At one time the paint was a bold shade of red;
Gradually faded by weather and the sun overhead.
The doors swing in the wind…the hinges are loose;
Windows and siding have taken a lot of abuse.

The fork, rope and pulleys lifted hay to the mow;
A task that always brought sweat to the brow.
But those good days are gone; forever it seems,
And that old barn now stands with sagging beams.

It is now home to pigeons, rats and mice;
The interior is tattered and doesn’t look very nice.
Old, abandoned barns have become a trend,
Just down the road….around the bend.

~Vance Oliphant, c. 1999.


Country Gal said...

Nice pics of the old barn. Wonderfuly writen poem.

Vickie said...

Beautiful post. Lovely poem. I love old barns - they seem kind of sad somehow, missing the families and animals and feeling useful. There's always a story behind those big barn doors.


Jill from Killeny Glen said...

I LOVE old barns...they have such CHARACTER and charm. Your photos are just wonderful. So sad to see ANY of them go.

Mary Lou said...

I love this. I grew up with the See Rock city barns. Love the poem.

Betsy Banks Adams said...

I love old barns, Jo. When George and I take a ride in the country, both of us take pictures of barns.... They are just so special...

Great collage.

Deanna said...

Hi there!
Great poem...says alot about the way it can be. When I see old barns and old houses, I sometimes wonder who lived many children, etc. What happened that the place got so old and run down.

Hope you're feeling well and enjoying the start of autumn.

God bless,

Maura @ Kisiwa Creek Photography said...

Hello Jo!
Wonderful pictures of old barns and I love the poem. Seeing your post makes me get teary eyed thinking about our old barn. Hubby and I were really looking forward to renovating it. Such is life. I'm so glad there are people out there who take care of these old buildings for future would be a sad day if they were all left to rot away. Thank you for sharing these photo's with us.
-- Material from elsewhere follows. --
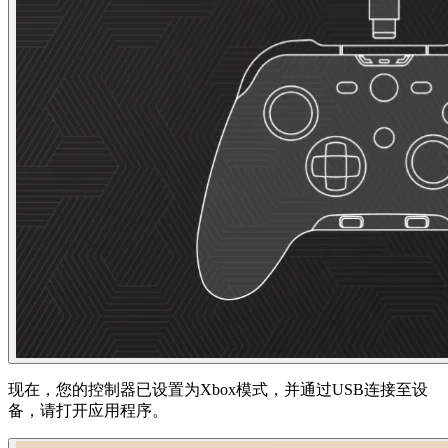
现在，您的控制器已设置为Xbox模式，并通过USB连接至设
备，请打开应用程序。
I hope you have a wonderful Wednesday.

Maura :)

MadSnapper said...

when i was a child we traveled from savannah ga to pineville Ky, 12 hours and all along the way we saw the See rock city signs on barns. it has been many years since I have seen one. I love old barns and even new ones.

Barbara Anne said...

Wonderful poem, wonderful photos!

I'm reminded of this quote:

"I am always humbled
by the ingenuity of the Lord
Who can make a red barn
cast a blue shadow."
- E.B. White


DeniseinVA said...

Lovely Jo, the pictures and the poem. By the way, you made me laugh with your Dixon of Dock Green comment. I'm still checking out back last thing at night. How about you? :) You can take the 'bobby' out of England but you can't take the 'bobby' out of the girl ;)
An English Girl Rambles

mamabug said...

What a lovely blog you have; it's so warm and peaceful looking at all your beautiful photos. I'll be returning to visit as often as I can. It's like a mini vacation being here!

Stella Jones said...

I really liked that poem. Thank you for sharing it with us. I also love the barns in Tennessee (haven't been anywhere else!). There is one particular barn on the way to Gatlinburg. It is right on the edge of the road, right in the mountains and it seems to be leaning over, leaning, leaning. Each time I got there with Larry, it seems to have leaned over a little bit more!
Blessings, Star

maddie said...

Lovely pictures, and a lovely poem. I grew up surrounded by barns of all ages. My dad carved the children's names in the window sill of one of them. I went back and the place had been converted into a house. But the names were still there!